● **What the task asks**
What follows is a set of entries. Give them again exactly, without the pictures.
•••••
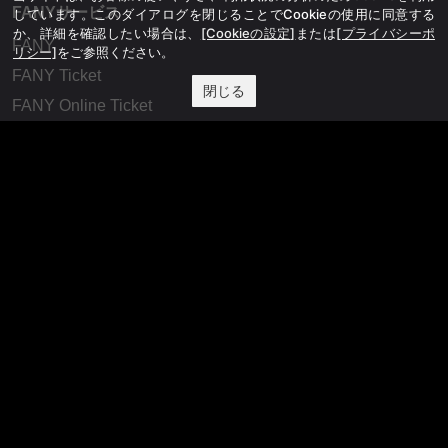
FANYサービス
しています。このダイアログを閉じることでCookieの使用に同意する
か、詳細を確認したい場合は、
[Cookieの設定]
または
[プライバシーポ
FANY
リシー]
をご参照ください。
FANY Ticket
閉じる
FANY Online Ticket
FANY Channel
FANY Crowdfunding
FANY Mall
FANY Commu
法務・規約
プライバシーポリシー
反社会的勢力排除宣言
会社情報
吉本興業株式会社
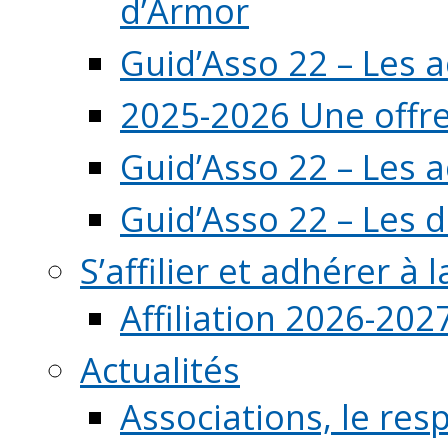
d’Armor
Guid’Asso 22 – Les 
2025-2026 Une offre
Guid’Asso 22 – Les 
Guid’Asso 22 – Les d
S’affilier et adhérer à
Affiliation 2026-202
Actualités
Associations, le resp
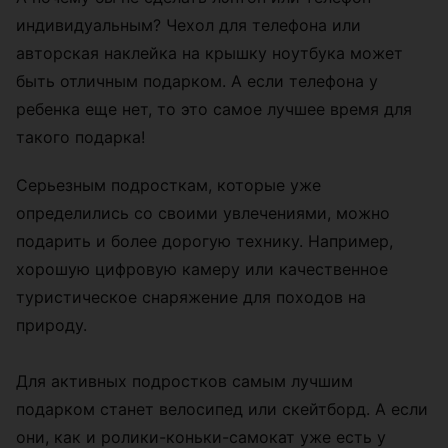
индивидуальным? Чехол для телефона или
авторская наклейка на крышку ноутбука может
быть отличным подарком. А если телефона у
ребенка еще нет, то это самое лучшее время для
такого подарка!
Серьезным подросткам, которые уже
определились со своими увлечениями, можно
подарить и более дорогую технику. Например,
хорошую цифровую камеру или качественное
туристическое снаряжение для походов на
природу.
Для активных подростков самым лучшим
подарком станет велосипед или скейтборд. А если
они, как и ролики-коньки-самокат уже есть у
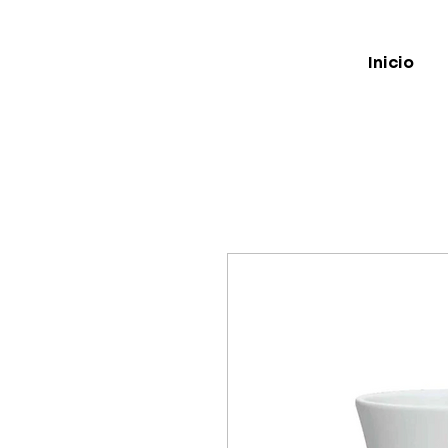
Inicio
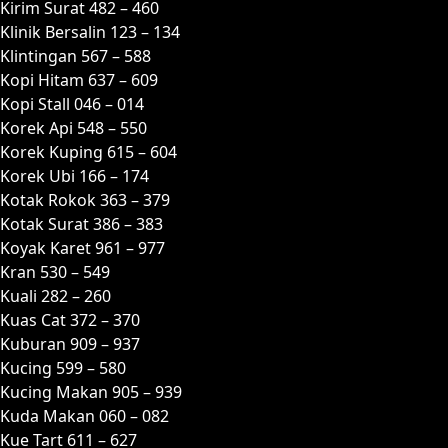
Kirim Surat 482 – 460
Klinik Bersalin 123 – 134
Klintingan 567 – 588
Kopi Hitam 637 – 609
Kopi Stall 046 – 014
Korek Api 548 – 550
Korek Kuping 615 – 604
Korek Ubi 166 – 174
Kotak Rokok 363 – 379
Kotak Surat 386 – 383
Koyak Karet 961 – 977
Kran 530 – 549
Kuali 282 – 260
Kuas Cat 372 – 370
Kuburan 909 – 937
Kucing 599 – 580
Kucing Makan 905 – 939
Kuda Makan 060 – 082
Kue Tart 611 – 627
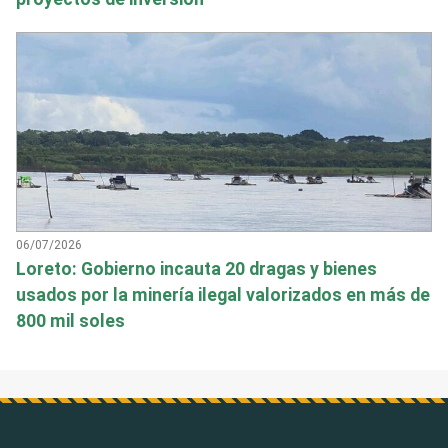
06/07/2026
Loreto: Gobierno incauta 20 dragas y bienes
usados por la minería ilegal valorizados en más de
800 mil soles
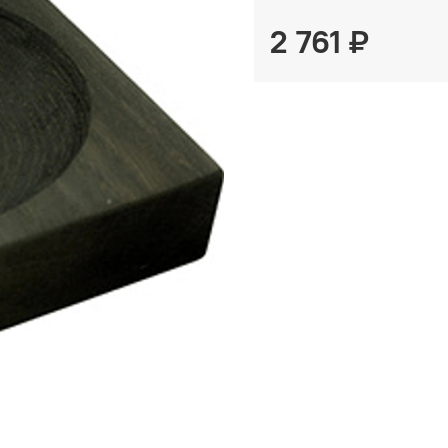
2 761 ₽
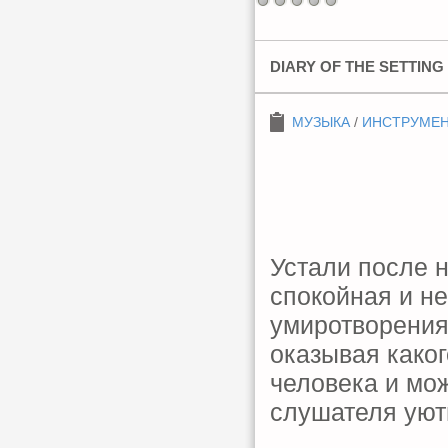
DIARY OF THE SETTING 
МУЗЫКА
/
ИНСТРУМЕ
Устали после 
спокойная и н
умиротворения
оказывая каког
человека и мож
слушателя уют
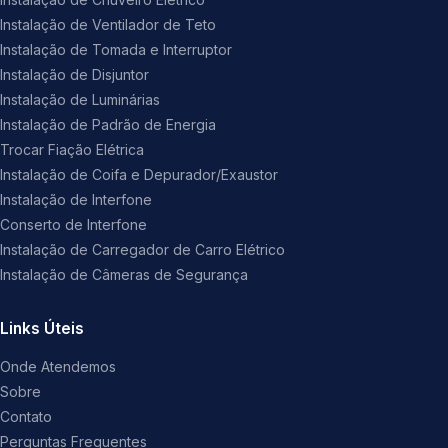
Instalação de Ventilador de Teto
Instalação de Tomada e Interruptor
Instalação de Disjuntor
Instalação de Luminárias
Instalação de Padrão de Energia
Trocar Fiação Elétrica
Instalação de Coifa e Depurador/Exaustor
Instalação de Interfone
Conserto de Interfone
Instalação de Carregador de Carro Elétrico
Instalação de Câmeras de Segurança
Links Úteis
Onde Atendemos
Sobre
Contato
Perguntas Frequentes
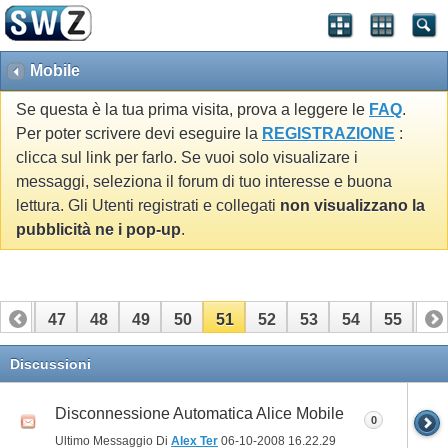
Mobile
Se questa è la tua prima visita, prova a leggere le
FAQ
.
Per poter scrivere devi eseguire la
REGISTRAZIONE
:
clicca sul link per farlo. Se vuoi solo visualizare i
messaggi, seleziona il forum di tuo interesse e buona
lettura. Gli Utenti registrati e collegati
non visualizzano la
pubblicità ne i pop-up
.
46
47
48
49
50
51
52
53
54
55
56
66
67
Discussioni
Disconnessione Automatica Alice Mobile
0
Ultimo Messaggio Di
Alex Ter
06-10-2008
16.22.29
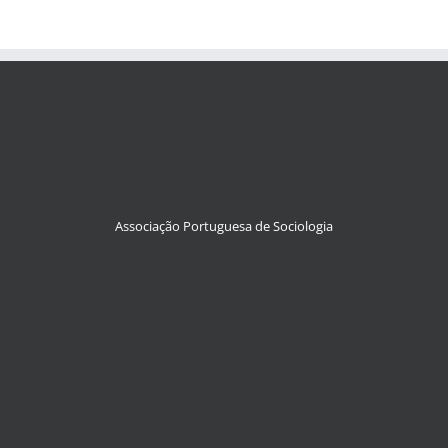
Associação Portuguesa de Sociologia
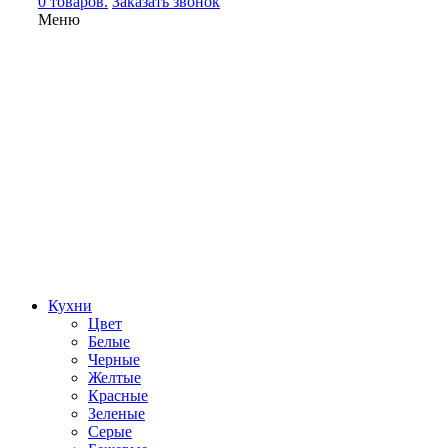
0 товаров.
Заказать звонок
Меню
Кухни
Цвет
Белые
Черные
Желтые
Красные
Зеленые
Серые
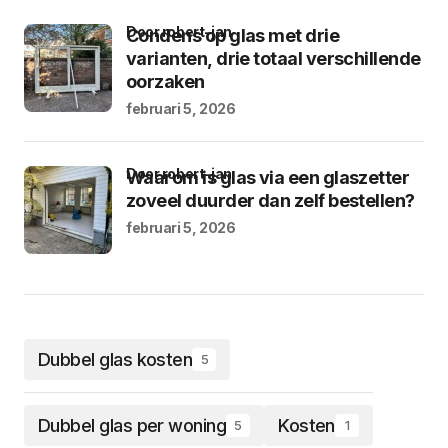
door robert-jan
Condens op glas met drie
varianten, drie totaal verschillende
oorzaken
februari 5, 2026
door robert-jan
Waarom is glas via een glaszetter
zoveel duurder dan zelf bestellen?
februari 5, 2026
Dubbel glas kosten
5
Dubbel glas per woning
Kosten
5
1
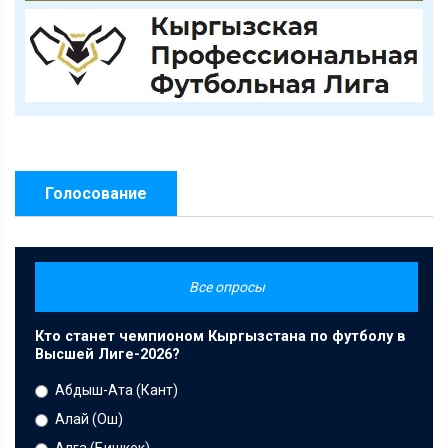
Голосование
Все опросы
Кто станет чемпионом Кыргызстана по футболу в
Высшей Лиге-2026?
Абдыш-Ата (Кант)
Алай (Ош)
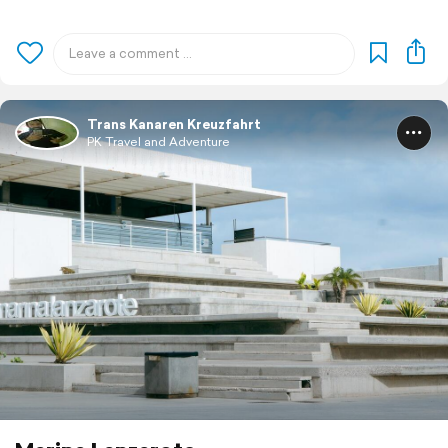
Trans Kanaren Kreuzfahrt
PK Travel and Adventure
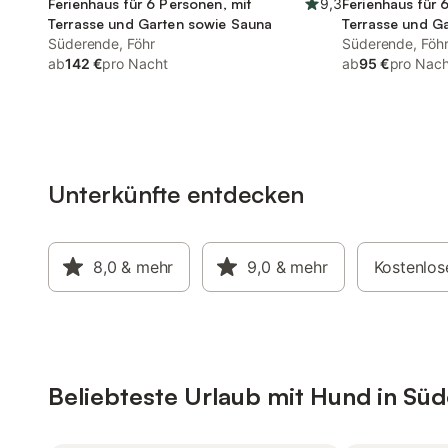
Ferienhaus für 6 Personen, mit
9,3
Ferienhaus für 
Terrasse und Garten sowie Sauna
Terrasse und G
Süderende, Föhr
Süderende, Föh
ab
142 €
pro Nacht
ab
95 €
pro Nach
Unterkünfte entdecken
8,0
& mehr
9,0
& mehr
Kostenlos
Beliebteste Urlaub mit Hund in Sü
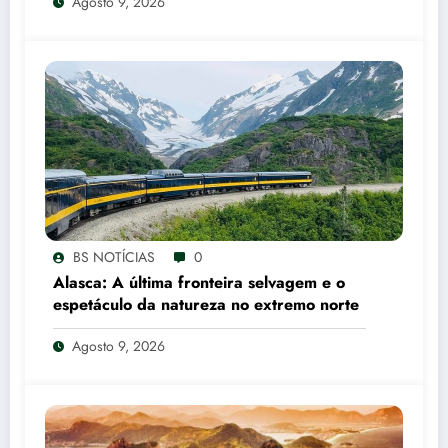
Agosto 9, 2026
BS NOTÍCIAS
0
Alasca: A última fronteira selvagem e o
espetáculo da natureza no extremo norte
Agosto 9, 2026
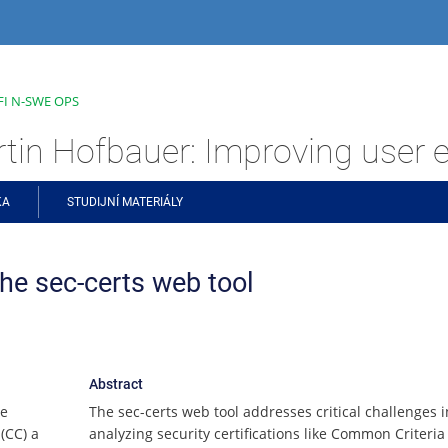
 FI N-SWE OPS
KA
STUDIJNÍ MATERIÁLY
the sec-certs web tool
Abstract
ze
The sec-certs web tool addresses critical challenges i
(CC) a
analyzing security certifications like Common Criteria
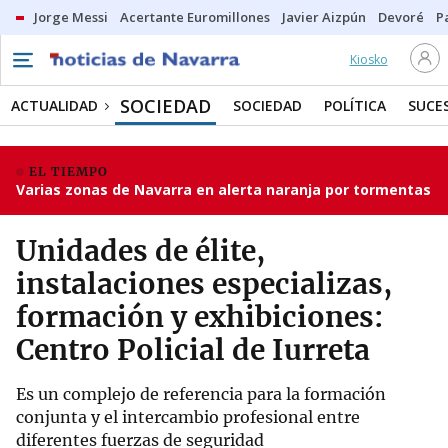
Jorge Messi
Acertante Euromillones
Javier Aizpún
Devoré
P
Kiosko
SOCIEDAD
ACTUALIDAD
SOCIEDAD
POLÍTICA
SUCE
EL TIEMPO
Varias zonas de Navarra en alerta naranja por tormentas
Unidades de élite,
instalaciones especializas,
formación y exhibiciones:
Centro Policial de Iurreta
Es un complejo de referencia para la formación
conjunta y el intercambio profesional entre
diferentes fuerzas de seguridad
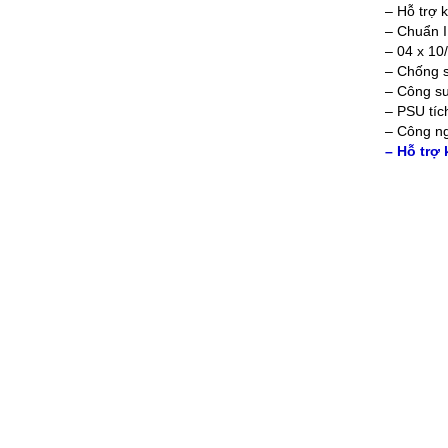
– Hỗ trợ 
– Chuẩn I
– 04 x 10
– Chống s
– Công su
– PSU tíc
– Công ng
– Hỗ trợ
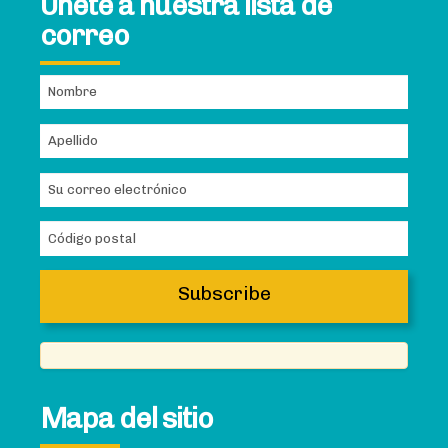
Únete a nuestra lista de
correo
Mapa del sitio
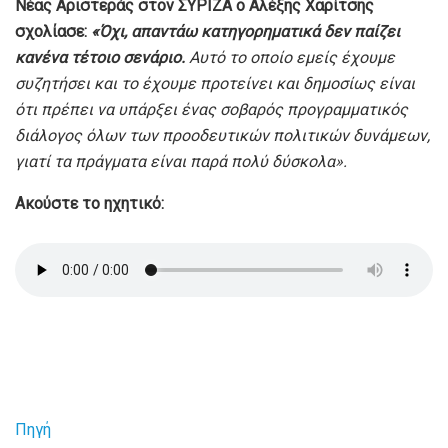
Νέας Αριστεράς στον ΣΥΡΙΖΑ ο Αλέξης Χαρίτσης
σχολίασε:
«Όχι, απαντάω κατηγορηματικά δεν παίζει
κανένα τέτοιο σενάριο.
Αυτό το οποίο εμείς έχουμε
συζητήσει και το έχουμε προτείνει και δημοσίως είναι
ότι πρέπει να υπάρξει ένας σοβαρός προγραμματικός
διάλογος όλων των προοδευτικών πολιτικών δυνάμεων,
γιατί τα πράγματα είναι παρά πολύ δύσκολα».
Ακούστε το ηχητικό:
Πηγή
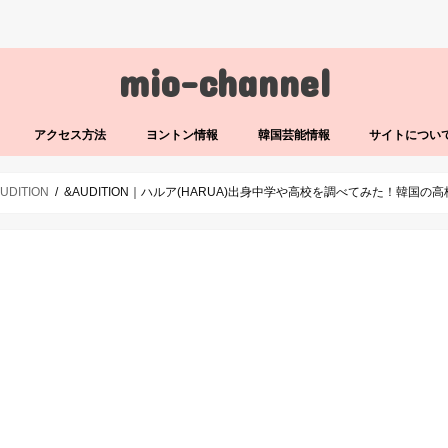
mio-channel
アクセス方法
ヨントン情報
韓国芸能情報
サイトについ
UDITION
&AUDITION｜ハルア(HARUA)出身中学や高校を調べてみた！韓国の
•••••
● **Completed task**
FANYサービス
しています。このダイアログを閉じることでCookieの使用に同意する
か、詳細を確認したい場合は、
[Cookieの設定]
または
[プライバシーポ
FANY
リシー]
をご参照ください。
FANY Ticket
閉じる
FANY Online Ticket
FANY Channel
FANY Crowdfunding
FANY Mall
FANY Commu
法務・規約
プライバシーポリシー
反社会的勢力排除宣言
会社情報
吉本興業株式会社
d’Armor
Guid’Asso 22 – Les 
2025-2026 Une offre
Guid’Asso 22 – Les 
Guid’Asso 22 – Les d
S’affilier et adhérer à
Affiliation 2026-202
Actualités
Associations, le resp
индивидуальным? Чехол для телефона или
авторская наклейка на крышку ноутбука может
быть отличным подарком. А если телефона у
ребенка еще нет, то это самое лучшее время для
такого подарка!
Серьезным подросткам, которые уже
определились со своими увлечениями, можно
подарить и более дорогую технику. Например,
хорошую цифровую камеру или качественное
туристическое снаряжение для походов на
природу.
Для активных подростков самым лучшим
подарком станет велосипед или скейтборд. А если
они, как и ролики-коньки-самокат уже есть у
Inicio
Kirim Surat 482 – 460
Klinik Bersalin 123 – 134
Klintingan 567 – 588
Kopi Hitam 637 – 609
Kopi Stall 046 – 014
Korek Api 548 – 550
Korek Kuping 615 – 604
Korek Ubi 166 – 174
Kotak Rokok 363 – 379
Kotak Surat 386 – 383
Koyak Karet 961 – 977
Kran 530 – 549
Kuali 282 – 260
Kuas Cat 372 – 370
Kuburan 909 – 937
Kucing 599 – 580
Kucing Makan 905 – 939
Kuda Makan 060 – 082
Kue Tart 611 – 627
06/07/2026
Loreto: Gobierno incauta 20 dragas y bienes
usados por la minería ilegal valorizados en más de
800 mil soles
2 761 ₽
DIARY OF THE SETTING 
МУЗЫКА
/
ИНСТРУМЕ
Устали после 
спокойная и н
умиротворения
оказывая каког
человека и мож
слушателя уют
Instalação de Ventilador de Teto
Instalação de Tomada e Interruptor
Instalação de Disjuntor
Instalação de Luminárias
Instalação de Padrão de Energia
Trocar Fiação Elétrica
Instalação de Coifa e Depurador/Exaustor
Instalação de Interfone
Conserto de Interfone
Instalação de Carregador de Carro Elétrico
Instalação de Câmeras de Segurança
Links Úteis
Onde Atendemos
Sobre
Contato
Perguntas Frequentes
Mobile
Se questa è la tua prima visita, prova a leggere le
FAQ
.
Per poter scrivere devi eseguire la
REGISTRAZIONE
:
clicca sul link per farlo. Se vuoi solo visualizare i
messaggi, seleziona il forum di tuo interesse e buona
lettura. Gli Utenti registrati e collegati
non visualizzano la
pubblicità ne i pop-up
.
46
47
48
49
50
51
52
53
54
55
56
66
67
Discussioni
Disconnessione Automatica Alice Mobile
0
Ultimo Messaggio Di
Alex Ter
06-10-2008
16.22.29
Associação Portuguesa de Sociologia
0 товаров.
Заказать звонок
Меню
Кухни
Цвет
Белые
Черные
Желтые
Красные
Зеленые
Серые
door robert-jan
Condens op glas met drie
varianten, drie totaal verschillende
oorzaken
februari 5, 2026
door robert-jan
Waarom is glas via een glaszetter
zoveel duurder dan zelf bestellen?
februari 5, 2026
Dubbel glas kosten
5
Dubbel glas per woning
Kosten
5
1
Голосование
Все опросы
Кто станет чемпионом Кыргызстана по футболу в
Высшей Лиге-2026?
Абдыш-Ата (Кант)
Алай (Ош)
Trans Kanaren Kreuzfahrt
PK Travel and Adventure
Ferienhaus für 6 Personen, mit
9,3
Ferienhaus für 
Terrasse und Garten sowie Sauna
Terrasse und G
Süderende, Föhr
Süderende, Föh
ab
142 €
pro Nacht
ab
95 €
pro Nach
Unterkünfte entdecken
8,0
& mehr
9,0
& mehr
Kostenlos
Beliebteste Urlaub mit Hund in Sü
Agosto 9, 2026
BS NOTÍCIAS
0
Alasca: A última fronteira selvagem e o
espetáculo da natureza no extremo norte
Agosto 9, 2026
 FI N-SWE OPS
KA
STUDIJNÍ MATERIÁLY
the sec-certs web tool
Abstract
ze
The sec-certs web tool addresses critical challenges i
(CC) a
analyzing security certifications like Common Criteria
Jorge Messi
Acertante Euromillones
Javier Aizpún
Devoré
P
Kiosko
SOCIEDAD
ACTUALIDAD
SOCIEDAD
POLÍTICA
SUCE
EL TIEMPO
Varias zonas de Navarra en alerta naranja por tormentas
Unidades de élite,
instalaciones especializas,
formación y exhibiciones:
Centro Policial de Iurreta
Es un complejo de referencia para la formación
conjunta y el intercambio profesional entre
diferentes fuerzas de seguridad
– Hỗ trợ 
– Chuẩn I
– 04 x 10
– Chống s
– Công su
– PSU tíc
– Công ng
– Hỗ trợ
Únete a nuestra lista de
correo
Mapa del sitio
Νέας Αριστεράς στον ΣΥΡΙΖΑ ο Αλέξης Χαρίτσης
σχολίασε:
«Όχι, απαντάω κατηγορηματικά δεν παίζει
κανένα τέτοιο σενάριο.
Αυτό το οποίο εμείς έχουμε
συζητήσει και το έχουμε προτείνει και δημοσίως είναι
ότι πρέπει να υπάρξει ένας σοβαρός προγραμματικός
διάλογος όλων των προοδευτικών πολιτικών δυνάμεων,
γιατί τα πράγματα είναι παρά πολύ δύσκολα».
Ακούστε το ηχητικό:
Πηγή
mio-channel
アクセス方法
ヨントン情報
韓国芸能情報
サイトについ
UDITION
&AUDITION｜ハルア(HARUA)出身中学や高校を調べてみた！韓国の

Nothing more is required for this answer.